A sombra tem um passivo que chegaria a R$ 1 bilhão e parte de suas receitas bloqueadas para pagamento de dívidas trabalhistas e fiscais, situação que dá pânico em prováveis investidores. De 2001, quando Tanure assumiu, até agora, passaram pelo jornal 11 diretores e, dos 240 profissionais contratados na época, restaram apenas 60, número que poderá ser reduzido ainda mais. Até acabar. As edições também minguaram e, em março, a circulação não passava de 21 mil exemplares.
Para Brickmann, o JB não morreu agora, morreu antes. ‘Parei de ler o JB havia anos. É triste pelo que representou. Foi uma tremenda escola’. Segundo Ana Maria Tahan, ‘é mais um capítulo que se encerra de forma triste, e quando isso acontece, a gente lamenta’.

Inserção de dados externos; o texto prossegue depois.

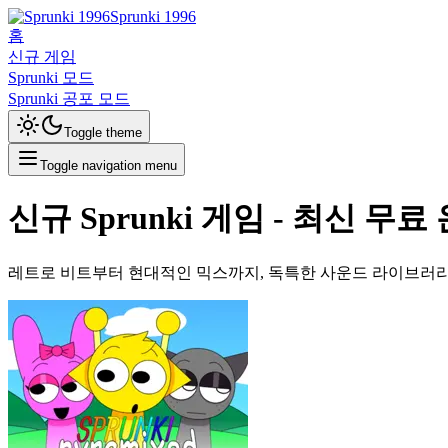
Sprunki 1996
홈
신규 게임
Sprunki 모드
Sprunki 공포 모드
Toggle theme
Toggle navigation menu
신규 Sprunki 게임 - 최신 무
레트로 비트부터 현대적인 믹스까지, 독특한 사운드 라이브러리와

Os atuais herdeiros da família Nascimento Brito não quiseram comentar a morte anunciada do JB. Quem atendia o celular de José Antônio (Josa Brito) dizia que ele não estava no escritório, que não iria falar sobre o jornal. No celular do seu irmão Francisco (Kiko Brito), a chamada caía na secretaria eletrônica. Por isso, não é possível confirmar se lágrimas foram derramadas.